With the exponentially growing population rate and the lack of available arable land, humanity is facing enormous challenges that have resulted in food security being threatened.¹ Due to the limited number of stable crops and their ability to withstand climate change, scientists and breeders have shifted focus to looking at alternative methods of ensuring future food security. Breeders have discovered germplasm (local landraces or crop wild relatives) with advantageous traits and have introduced the adaptive alleles into superior varieties. Despite significant efforts and numerous breakthroughs in developing climate-resilient crops, yields have begun to plateau due to the adverse effects of extreme weather conditions in some years and some regions of the world.² Neglected, orphan, underutilized, or opportunity crops offer an important connection in the ongoing problem of food security. These scientifically ignored crops are specially adapted to the local environmental circumstances, are used as part of local meals, and have contributed to the economic stability of farmers.³ They serve as a large gene pool for advancing crops in the future and are crucial to the world’s food and nutrition security. They may also help in ensuring the sustainability of food systems in the face of climate change.⁴

Research attention is shifting toward orphan crops as a result of a renewed awareness of their potential as nutrient-dense, adaptable to a variety of food systems, and tolerant of suboptimal growing conditions.⁵ The potential orphan crops possess has made them important in ensuring food and nutritional security as well as agricultural sustainability. They are well suited for sustainable agriculture since they are more resilient to biotic and abiotic stressors and make better use of water and soil nutrients. The climate resilience traits some orphan crops possess have made them significant in ensuring the continued production of food in these climate-changing times.⁶ Due to their nutritious nature, they have the potential to improve nutritional security and their inclusion to complement major crops in diet and farming practices ensure food system and agricultural diversification. Additionally, some of them contribute to sustainable and healthy diets as they possess medicinal properties, exemplifying functional foods, thereby highlighting their value in transforming food systems.⁷ Furthermore, they can strengthen the economies of emerging nations because they require low input to cultivate therefore, are a good source of income for small and marginal farmholders.⁸

Specialized breeding initiatives are needed to identify these crops and their potential cultivars and ensure their commercial viability. Orphan crops are seldom taken into consideration in industrialized nations where breeding programs run by private businesses predominate over public ones, due to the ongoing high research interest in major crops and their widespread distribution, minor crops and their related indigenous knowledge are lost, and the development of true-breeding, high-yielding cultivars of potential significance for global food systems are slowed down by this lack of investment.^9,10 However, if all these hurdles are overcome, the inclusion of orphan crops in our food system can help double food production by 2050, diversify and build a climate-resilient food system, and improve the diet of the populace as well as the income of small farm owners.^6,11 To achieve continued research and development on orphan crops, the collection of both ex-situ and in-situ germplasm is vital, followed by their exhaustive characterization. Although bodies like the International Institute of Tropical Agriculture (IITA), Alliance of Bioversity International, International Center for Tropical Agriculture (CIAT), African Orphan Crops Consortium (AOCC), and some other international agencies are making significant efforts, more organizations need to intensify their efforts toward continued research and development on these crops.^5,12 The objective of this review is to underscore research and developmental strategies as well as suggest pre-breeding programs that can be carried out in the genebanks to accelerate the improvement of orphan crops. These methods may help fast-track the improvement of orphan crops without affecting their valuable traits.

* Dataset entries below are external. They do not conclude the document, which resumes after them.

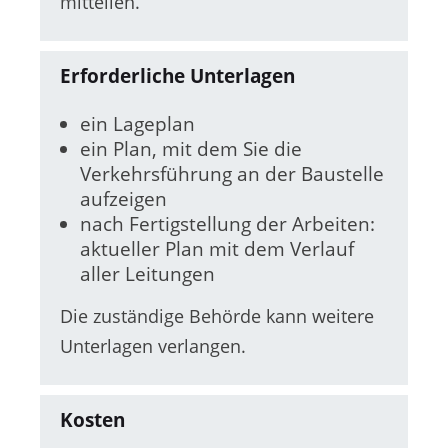
mitteilen.
Erforderliche Unterlagen
ein Lageplan
ein Plan, mit dem Sie die
Verkehrsführung an der Baustelle
aufzeigen
nach Fertigstellung der Arbeiten:
aktueller Plan mit dem Verlauf
aller Leitungen
Die zuständige Behörde kann weitere
Unterlagen verlangen.
Kosten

Recent research areas, achievements, and gaps in crop improvement of some orphan crops

Hyacinth Bean (Lablab Purpureus L. Sweet)

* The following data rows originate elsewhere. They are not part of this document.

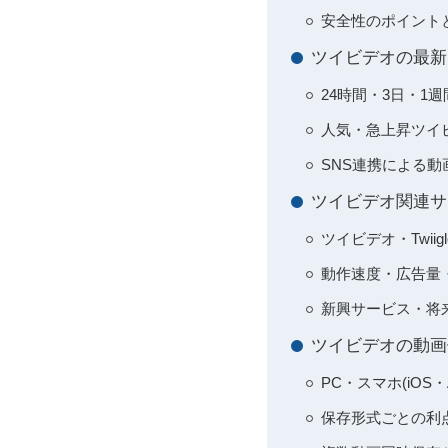
安全性のポイント
ツイビデオの最新
24時間・3日・1
人気・急上昇ツイ
SNS連携による
ツイビデオ関連サ
ツイビデオ・Twiig
動作速度・広告量
新興サービス・将
ツイビデオの動画
PC・スマホ(iOS・
保存形式ごとの利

This is a grain legume of African origin that grows well in diverse environmental conditions and is extremely resistant to drought. As a result, it is commonly grown throughout Asia and Africa’s tropical and subtropical climates. It was confirmed that domesticated Lablab had dual origin: the widely distributed four-seeded type and the locally confined (to Ethiopia) two-seeded type are genetically distinct from one other, and domestication processes have occurred in both of these groups.^13,14 Described an inclusive African-led project to generate a high-quality reference genome for lablab, a versatile and climate-resilient crop. In addition to highlighting some intriguing and significant aspects of the lablab genome, as well as its domestication and population diversity, the chromosome-scale assembly of Lablab improves upon the prior assembly in a number of ways.^15,16 Identified 22 and 2567 SSR markers, some of which were used in the population genetics that clearly showed a distinction between the 2-seeded and 4-seeded pod.¹⁷ The use of molecular markers for the breeding of this crop is still in its early stages. The identification of single gene traits such as bruchid resistance, maturity, and photoperiod sensitivity, as well as the development of a variety that combines both abiotic and biotic stresses, should be the focus of the breeding program for Lablab. In addition, the assembly and annotation of a more complete reference genome should be targeted.¹⁴

Winged Bean (Psophocarpus Tetragonolobus (L.) DC.)

Winged bean is cultivated mainly for its pods, seeds, and tubers. It is one of those crops that has benefited from selective breeding by creating lines that are less photoperiod-vulnerable.¹⁸ All parts of the plant are highly nutritious and it serves as a substitute for soybean in the tropics because it can thrive in areas where the cultivation of soybean is difficult. In addition, its protein content is comparable to that of soybean.^19,20 This crop is however faced with the problem of low yield. In recent times, the de novo transcriptome of winged bean was generated by Vatanparast et al.²¹ They identified Single Sequence Repeats (SSR) and Single Nucleotide Polymorphism (SNP) that can provide new resources for gene discovery and marker development. 18 SSR markers have also been validated for genetic diversity in winged bean by Wong et al.²² Further identification of trait-specific markers was studied by Chankaew et al.²³ using linkage mapping. They discovered 31 QTLs controlling pod length, pod color, pod anthocyanin content, flower color, and seed color in winged bean. Despite the information obtained from these studies and several others, there is still a lack of trait-specific markers and improved varieties for yield.

Zombi Pea (Vigna Vexillata (L.] A. Rich)

Zombi pea, an orphan legume is the least known of the domesticated Vigna spp. It is known to be of African origin and it exists in two forms (i.e. seeds and tubers (storage roots). Zombi pea is also grown in Southeast Asia, Australia, and India.^24,25 It is believed that the tuber type originated in Asia, whereas the seed type originated in Africa.²⁵ Compared to sweet potatoes and tapioca, the protein content of Zombi pea tubers was found to be up to eight times higher. The Vigna vexillata tuber is one of the domesticated Vigna species that has received the least attention in terms of genetic resource research, particularly in India. Despite their worth, collections from Africa have drawn greater interest than those from Southeast Asia, which includes India.²⁶ The genetics of domestication traits in zombi pea were investigated using QTL analysis.^25,27 Other QTLs detected in Zombi pea include those for salt tolerance,²⁸ and bruchid resistance.²⁹ More QTLs for abiotic and biotic stresses need to be identified to initiate marker-assisted selection for breeding programs.

African Yam Bean (Sphenostylis Stenocarpa (Hochst. Ex A. Rich))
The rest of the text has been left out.